International Statistical Review (2010), 00, 0, 1–30 doi:10.1111/j.1751-5823.2010.00105.x
Information Measures in Perspective
Nader Ebrahimi1, Ehsan S. Soofi2 and Refik Soyer3
1Division of Statistics, Northern Illinois University, DeKalb, IL 60155, USA E-mail: [email protected] 2Sheldon B. Lubar School of Business, University of Wisconsin-Milwaukee, P.O. Box 742, Milwaukee, WI 53201, USA E-mail: [email protected] 3Department of Decision Sciences, George Washington University, Washington, DC 20052, USA E-mail: [email protected]
Summary Information-theoretic methodologies are increasingly being used in various disciplines. Frequently an information measure is adapted for a problem, yet the perspective of information as the unifying notion is overlooked. We set forth this perspective through presenting information-theoretic methodologies for a set of problems in probability and statistics. Our focal measures are Shannon entropy and Kullback–Leibler information. The background topics for these measures include notions of uncertainty and information, their axiomatic foundation, interpretations, properties, and generalizations. Topics with broad methodological applications include discrepancy between distributions, derivation of probability models, dependence between variables, and Bayesian analysis. More specific methodological topics include model selection, limiting distributions, optimal prior distribution and design of experiment, modeling duration variables, order statistics, data disclosure, and relative importance of predictors. Illustrations range from very basic to highly technical ones that draw attention to subtle points.
Key words: Bayesian information; dynamic information; entropy; Kullback–Leibler information; mutual information.

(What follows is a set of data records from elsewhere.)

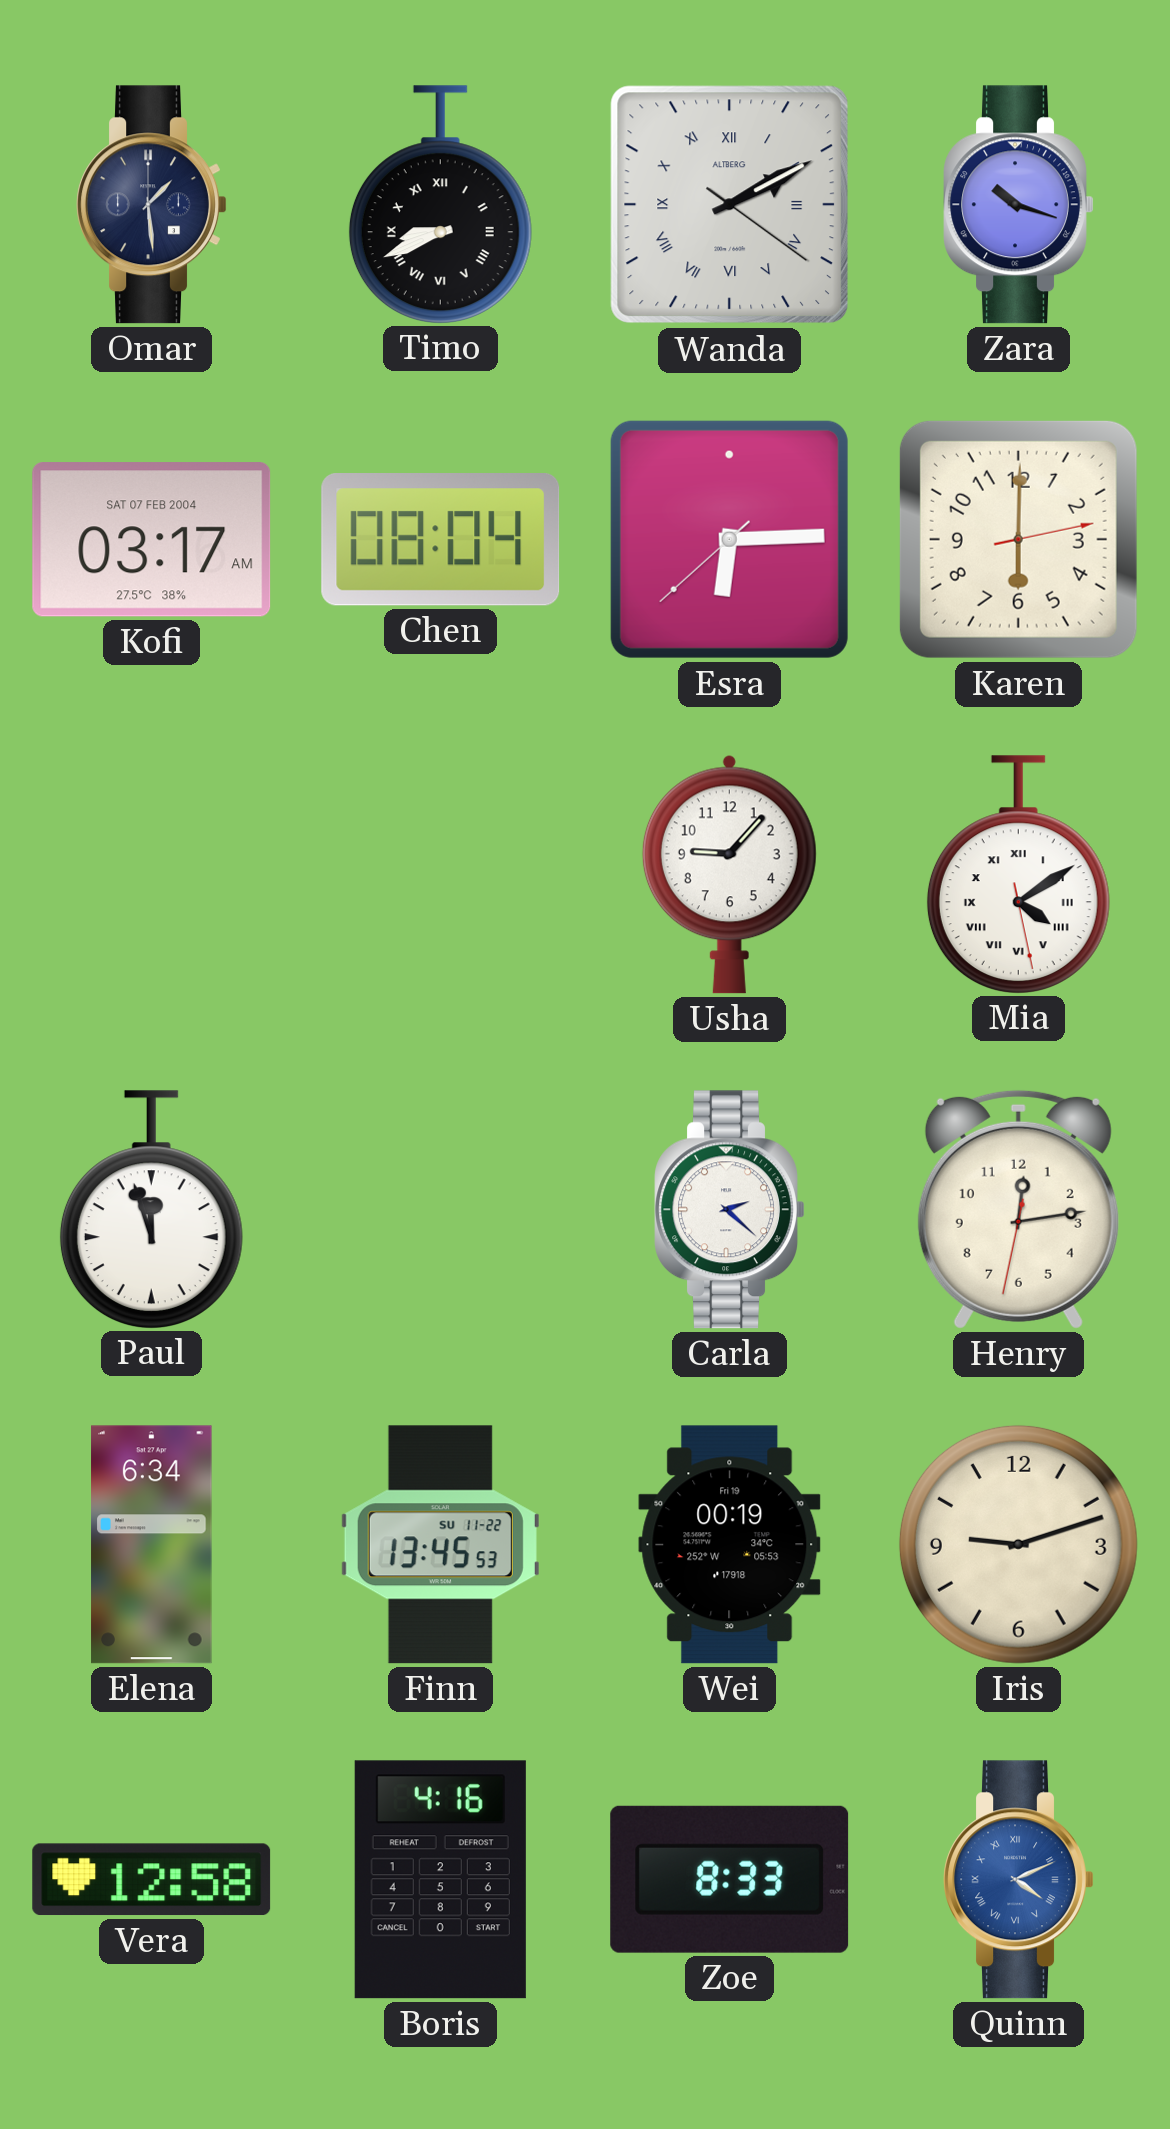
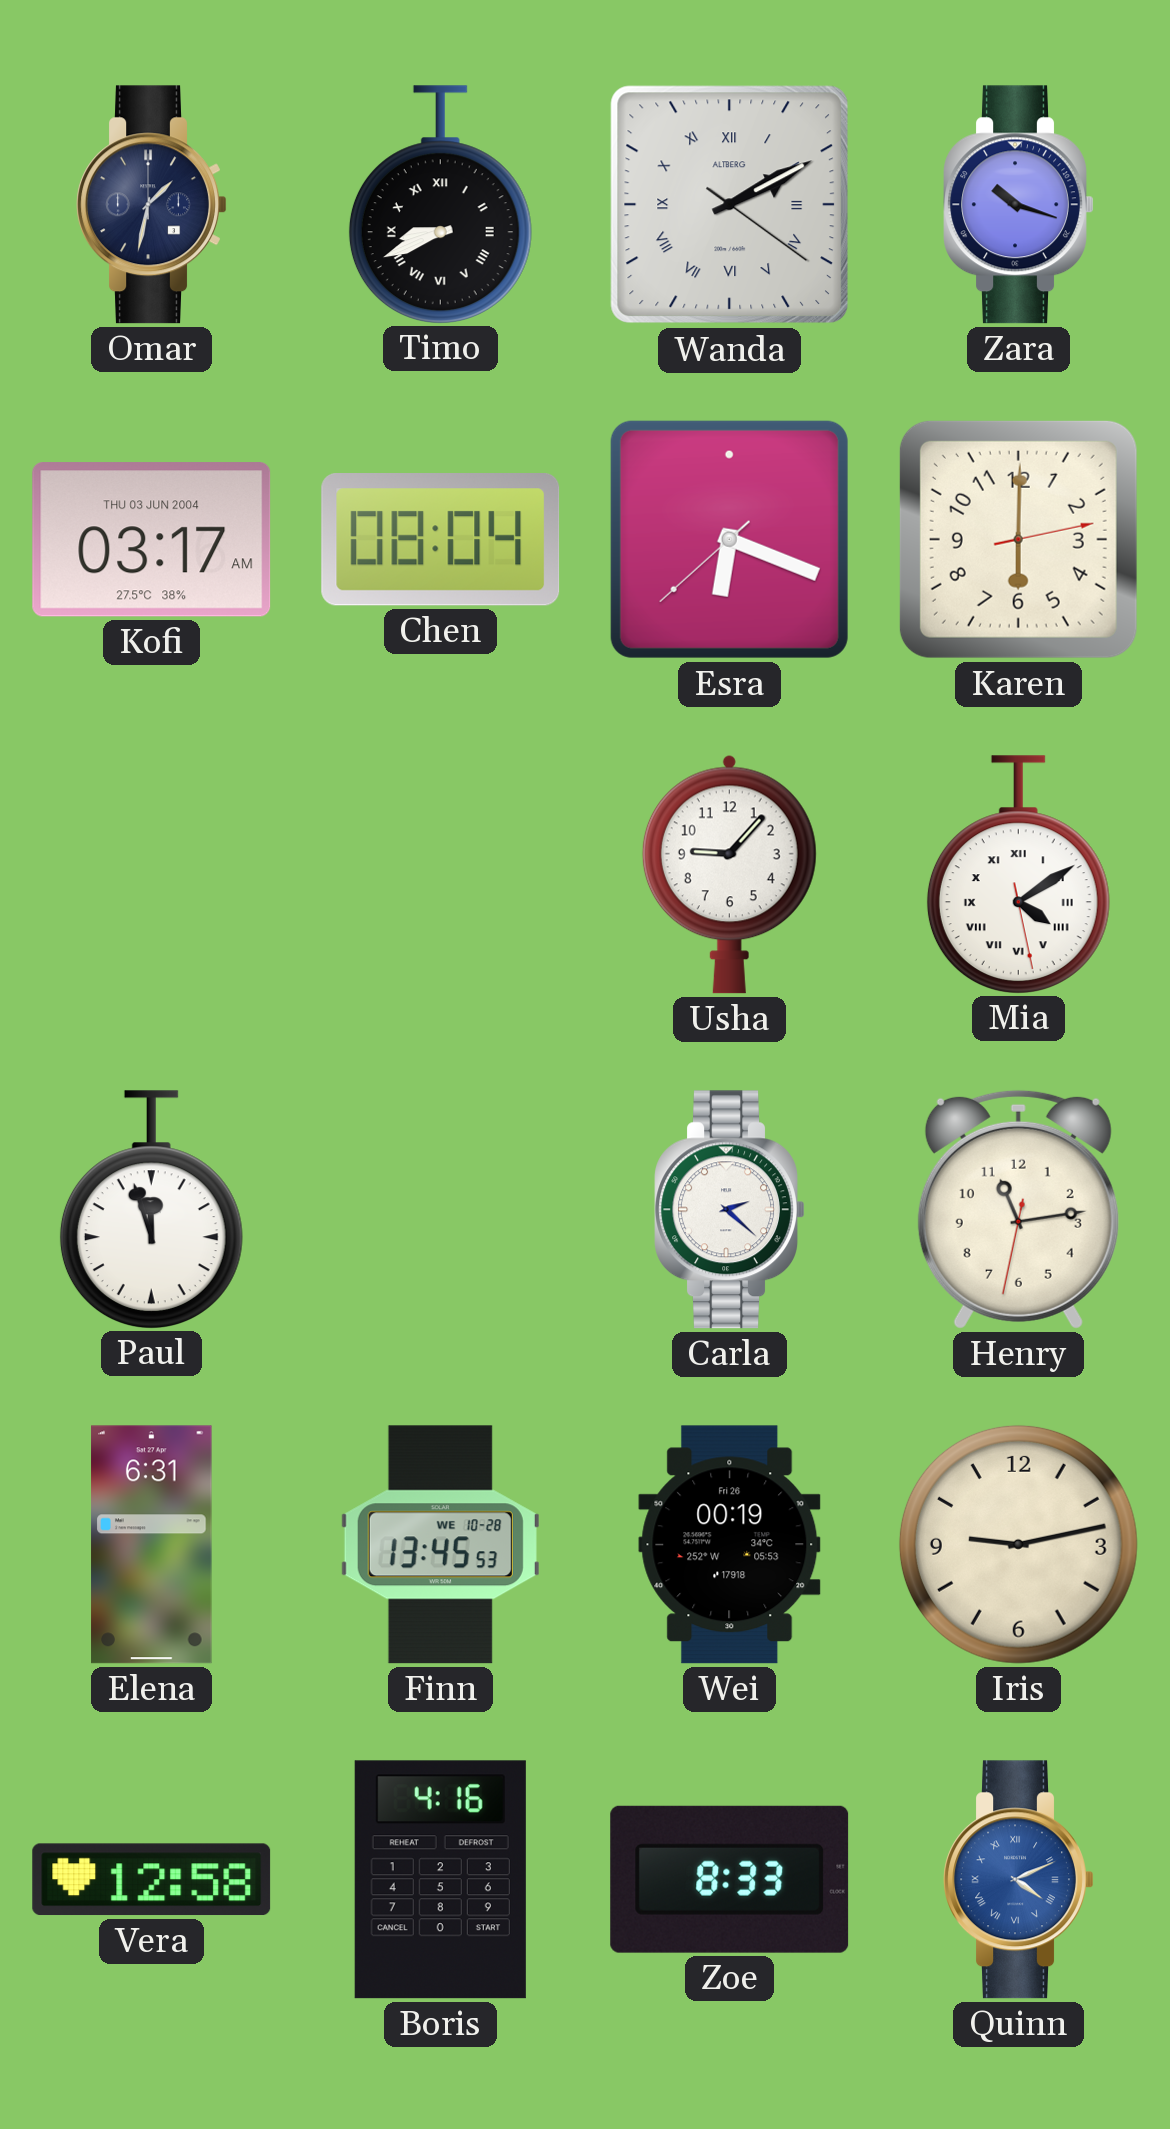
Omar: 1:29 -> 1:32
Kofi date: SAT 07 FEB 2004 -> THU 03 JUN 2004
Esra: 6:14 -> 6:18
Henry: 12:13 -> 11:13
Elena: 6:34 -> 6:31
Finn date: SU 11-22 -> WE 10-28
Wei date: Fri 19 -> Fri 26
Iris: 9:12 -> 9:13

1 Introduction The information theory offers measures that have axiomatic foundation and are capable of handling diverse problems in a unified manner. However, the information methodologies are often developed in isolation, where a particular measure is used without consideration of the larger picture. This paper takes an integrative approach and draws the common properties of various information measures. This approach enables us to relate solutions to diverse problems. We present information-theoretic solutions to several statistical problems, ranging from very basic to highly technical. The paper is organized into the following parts:
(a) Basic notions and measures of uncertainty and information (Sections 2–4). (b) Information methodologies for model derivation and selection, measuring dependence, and Bayesian analysis (Sections 5–7). (c) Specific areas of applications (Section 8).